_Task description_: Search the records below for the word "Federal" and show every line where it occurs.

_Dataset content_:
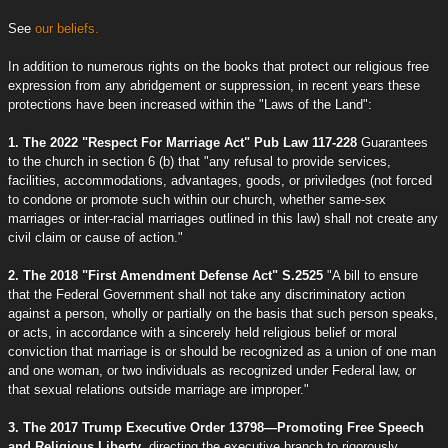
See
our beliefs.
In addition to numerous rights on the books that protect our religious free
expression from any abridgement or suppression, in recent years these
protections have been increased within the "Laws of the Land":
1. The 2022 "Respect For Marriage Act" Pub Law 117-228
Guarantees
to the church in section 6 (b) that "any refusal to provide services,
facilities, accommodations, advantages, goods, or priviledges (not forced
to condone or promote such within our church, whether same-sex
marriages or inter-racial marriages outlined in this law) shall not create any
civil claim or cause of action."
2. The 2018 "First Amendment Defense Act" S.2525
"A bill to ensure
that the Federal Government shall not take any discriminatory action
against a person, wholly or partially on the basis that such person speaks,
or acts, in accordance with a sincerely held religious belief or moral
conviction that marriage is or should be recognized as a union of one man
and one woman, or two individuals as recognized under Federal law, or
that sexual relations outside marriage are improper."
3. The 2017 Trump Executive Order 13798—Promoting Free Speech
and Religious Liberty
, directing the executive branch to rigorously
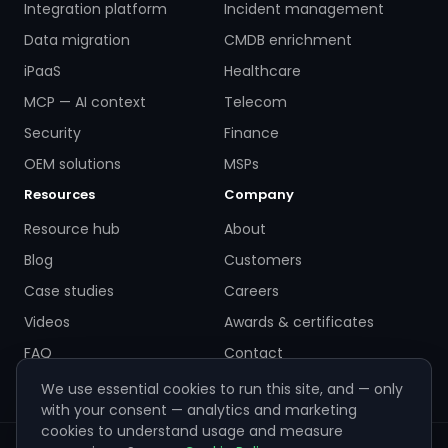
Integration platform
Incident management
Data migration
CMDB enrichment
iPaaS
Healthcare
MCP — AI context
Telecom
Security
Finance
OEM solutions
MSPs
Resources
Company
Resource hub
About
Blog
Customers
Case studies
Careers
Videos
Awards & certificates
FAQ
Contact
We use essential cookies to run this site, and — only
with your consent — analytics and marketing
cookies to understand usage and measure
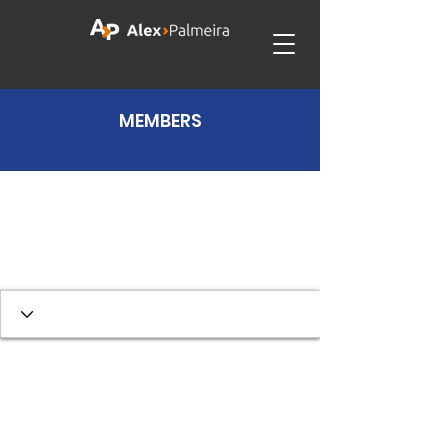
MEMBERS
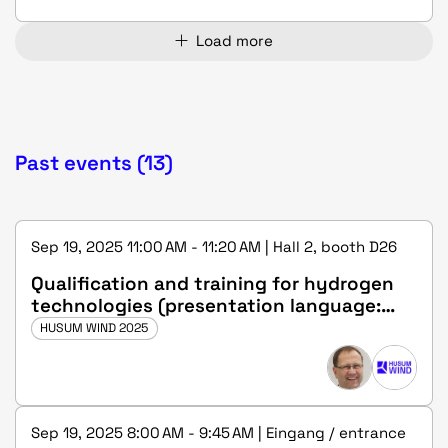
Load more
Past events (13)
Sep 19, 2025 11:00 AM - 11:20 AM | Hall 2, booth D26
Qualification and training for hydrogen
technologies (presentation language:
german)
HUSUM WIND 2025
Sep 19, 2025 8:00 AM - 9:45 AM | Eingang / entrance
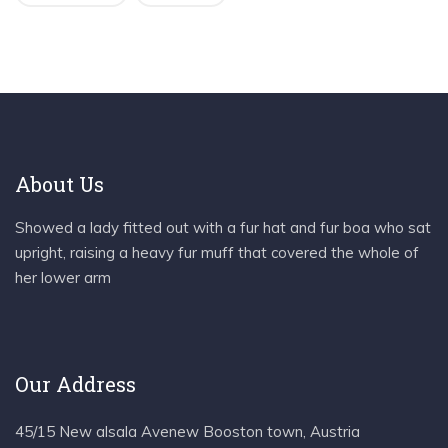
About Us
Showed a lady fitted out with a fur hat and fur boa who sat
upright, raising a heavy fur muff that covered the whole of
her lower arm
Our Address
45/15 New alsala Avenew Booston town, Austria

_Response to this task_:
that the Federal Government shall not take any discriminatory action
and one woman, or two individuals as recognized under Federal law, or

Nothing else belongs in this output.